Ses études, il les termine en beauté, en 2006, en passant par la case Hyères, où il remporte le premier prix et le prix L'Oréal de ce Festival international qui met la jeune création en valeur. "Je n'y croyais pas du tout. Je suis arrivé avec mes perruques en cuir tressé... j'avais bossé comme un fou, j'étais épuisé, vert, blanc de peau, ma collection avait un nom horrible, hyperlong, que j'ai oublié, Ann Demeulemeester était présidente du jury. C'est grâce à Hyères que j'ai été contacté par Fendi..."

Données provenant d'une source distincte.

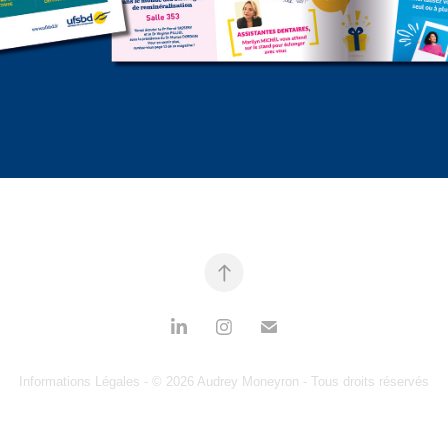
Informations Légales
- © 2026 Audrey Moneyron - Tous droits réservés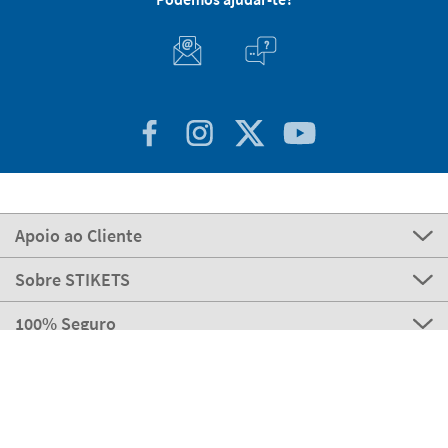
Apoio ao Cliente
Sobre STIKETS
100% Seguro
Stikets Global Brand
Portugal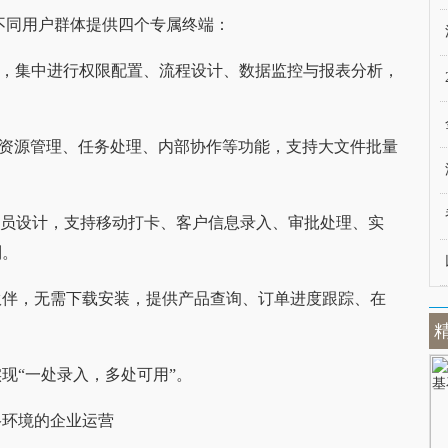
面向不同用户群体提供四个专属终端：
用，集中进行权限配置、流程设计、数据监控与报表分析，
集成资源管理、任务处理、内部协作等功能，支持大文件批量
人员设计，支持移动打卡、客户信息录入、审批处理、实
制。
伙伴，无需下载安装，提供产品查询、订单进度跟踪、在
现“一处录入，多处可用”。
络环境的企业运营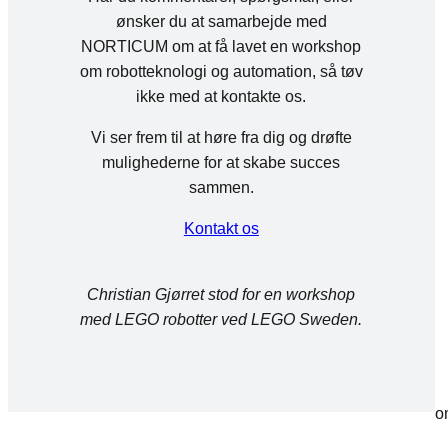
ønsker du at samarbejde med
NORTICUM om at få lavet en workshop
om robotteknologi og automation, så tøv
ikke med at kontakte os.
Vi ser frem til at høre fra dig og drøfte
mulighederne for at skabe succes
sammen.
Kontakt os
Christian Gjørret stod for en workshop
med LEGO robotter ved LEGO Sweden.
o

Quand vous mettez toutes ces informations à la suite l'une de l'autre, forcément, cela ne peut que donner un de ces raccourcis vibrants qui font les beaux mais vrais contes de fée. Lui qui ne décroche jamais son téléphone, mais alors là, jamais, répond pour une fois, quelqu'un lui annonce que chez Fendi, on aimerait le rencontrer. "Karl Lagerfeld, Fendi, Rome, j'ai dit oui ! J'y suis allé, c'était génial, le Palazzo, la ville, les gens, c'était même un peu irréel, ce truc qui me tombait dessus..." Anthony découvre alors la fourrure - quelle chance, "avec la plus grande maison et l'atelier le plus expérimenté. Il n'y a pas mieux. Je pouvais y faire ce que je voulais, des recherches de finitions, des assemblages de poils..." Un peu moins de deux ans plus tard, il s'en va, il a travaillé avec Karl, "un génie", mais estime avoir emmagasiné suffisamment pour tenter quelque chose, soit ses sept premières robes, sous son nom, à Paris.

"On épure"

Évidemment, depuis, il a parfois quelques velléités d'entrer dans une grande maison, mais pas celles qui font rêver d'habitude, plutôt les moribondes ou les carrément mortes, Azzaro, Mugler ou Scherrer, ces vieilles gloires françaises où il pourrait passer des journées entières à "explorer les archives", "s'amuser avec l'atelier" et y apporter sa "patte". Mais ce fantasme assumé ne l'empêche pas de travailler comme un fou, pour lui, et à sa collection, entre Bruxelles et Paris où il vit avec Arnaud Michaux, ex-La Cambre mode(s), assistant d'Alber Elbaz chez Lanvin qu'il quitte en octobre prochain pour Marc Jacobs chez Luis Vuitton. Quand ils laissent leur quarante mètres carrés du Ve arrondissement pour leur maison bruxelloise à Saint-Gilles, trois pièces en enfilade et carreaux de ciment au sol, ils ont soudain le tournis - quel espace. À l'étage, leur atelier, où ils peuvent faire "des choses un peu folles", étaler tout par terre, les dessins, les patrons, des mètres de soie et de velours, prendre leurs aises, laisser les magazines de mode s'empiler, tout peindre en blanc sauf quelques objets passés au noir, par goût, telle cette pietà qui du coup a une autre gueule. Anthony y dessine parfois, mais "pas trop", il trouve que "cela fige une collection". "Jusqu'à la fin, à la veille de la présentation en mars dernier, j'ai travaillé sur le pantalon, une idée que je n'aurais jamais eue trois mois avant, une pièce amène l'autre." Créer sur le buste, il n'y a que cela de vrai. Et puis se raconter "une petite histoire", avoir des envies de jersey de soie, en rajouter parfois mais écouter ce qu'en pense Arnaud, "on épure", et ne jamais cesser de broder autour d'"une femme hyperbijoutée, élégante. Toujours en noir". La seule couleur, aussi ravageuse, qui attire la lumière.